Agreed, where are all the "I just received my new 50mm ART" comments. There are couple. Wonder when they will start to really ship.


----------



## candyman (May 9, 2014)

I got mine on May 7th. I bought it n the shop and did not pre-order it. It was the only copy they had. Other shops in the Netherlands seem to get it only by the end of May.


----------



## alpha_rook (May 13, 2014)

my twitch got so bad I called Sigma today to find out that they plan on sending a batch sometime (still vague) next week to B&H. trying really hard to manage my expectations for a two-week in hand delivery from Sigma to B&H to my doorstep.


----------



## metacove (May 13, 2014)

alpha_rook said:


> my twitch got so bad I called Sigma today to find out that they plan on sending a batch sometime (still vague) next week to B&H. trying really hard to manage my expectations for a two-week in hand delivery from Sigma to B&H to my doorstep.



Thanks for taking the time to call. We are all excited.


----------



## McBrad (May 14, 2014)

Has anyone heard anything from Amazon pre-orders? I ordered mine on April 18th but have not heard anything.


----------



## Cgdillan (May 19, 2014)

I want my 50Art!!!! Where is it =(


----------



## Cgdillan (May 19, 2014)

I just called as well.
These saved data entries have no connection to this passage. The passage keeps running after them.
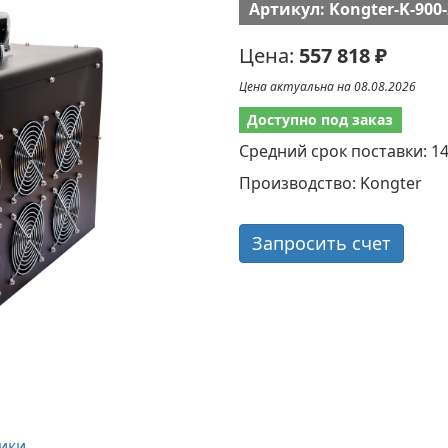
Артикул: Kongter-K-900
Цена:
557 818 ₽
Цена актуальна на 08.08.2026
Доступно под заказ
Средний срок поставки: 1
Производство: Kongter
Запросить счет
ики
They said 1 to 2 weeks...


----------



## alpha_rook (May 21, 2014)

Update for B&H customers: 

Called both Sigma and B&H today- Sigma said B&H will be receiving a shipment today (5/21) however (long story short) from what B&H told me, if you ordered after April 29th, your lens will not be shipped out from the new batch that arrived today, but rather the next shipment. No word on when that will be. They are still fulfilling back orders from those who placed orders before April 29th.. WTF arghh! SIGMA, my patience is seething! ok rant over.


----------



## aZhu (May 21, 2014)

alpha_rook said:


> Update for B&H customers:
> 
> Called both Sigma and B&H today- Sigma said B&H will be receiving a shipment today (5/21) however (long story short) from what B&H told me, if you ordered after April 29th, your lens will not be shipped out from the new batch that arrived today, but rather the next shipment. No word on when that will be. They are still fulfilling back orders from those who placed orders before April 29th.. WTF arghh! SIGMA, my patience is seething! ok rant over.
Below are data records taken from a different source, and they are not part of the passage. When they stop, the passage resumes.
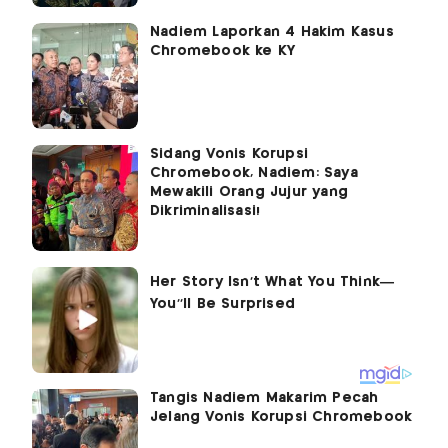
Nadiem Laporkan 4 Hakim Kasus
Chromebook ke KY
Sidang Vonis Korupsi
Chromebook, Nadiem: Saya
Mewakili Orang Jujur yang
Dikriminalisasi!
Tangis Nadiem Makarim Pecah
Jelang Vonis Korupsi Chromebook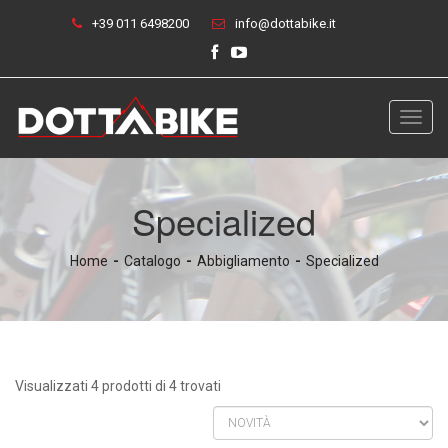
+39 011 6498200
info@dottabike.it
Toggl
navig
Specialized
Home
Catalogo
Abbigliamento
Specialized
Visualizzati 4 prodotti di 4 trovati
So from what I gathered on your post, if you ordered before April 29th, you're likely to receive the lens soon?


----------



## alpha_rook (May 22, 2014)

aZhu said:


> alpha_rook said:
> 
> 
> > Update for B&H customers:
> ...



you are half correct. No I am not a part of the lucky ones who will be receiving their 50 Art this time around. I did in fact order on April 29th, but I only want to give you all information that I'm certain of which relates to any order placed after mine. Who knows where the exact cut off is on the pre-order list, but to those who ordered after 4/29, you can have some of my popcorn while we twiddle our fingers in suspense until the next shipment arrives.


----------



## gjones5252 (May 22, 2014)

My Bh order is now saying on order? is that what it has always said? i think it used to say pre order...i ordered 4/12


----------



## alpha_rook (May 22, 2014)

gjones5252 said:


> My Bh order is now saying on order? is that what it has always said? i think it used to say pre order...i ordered 4/12



Mine says the same under order status. It really comes down to what number your order is on the back order list (B&H ball parked my # on the list when I called). To add to my comment from B&H from before, the rep told me they roughly get about 100/shipment from Sigma... Not sure how accurate that is, so take it for what it's worth.


----------



## Terrierist (May 22, 2014)

Yeah!!!!!!

Just got the shipment notice from B&H for mine. It was ordered on 4/11 at about 9:00 am Eastern time, and is JUST on the way.


----------



## Cgdillan (May 22, 2014)

Terrierist said:


> Yeah!!!!!!
> 
> Just got the shipment notice from B&H for mine. It was ordered on 4/11 at about 9:00 am Eastern time, and is JUST on the way.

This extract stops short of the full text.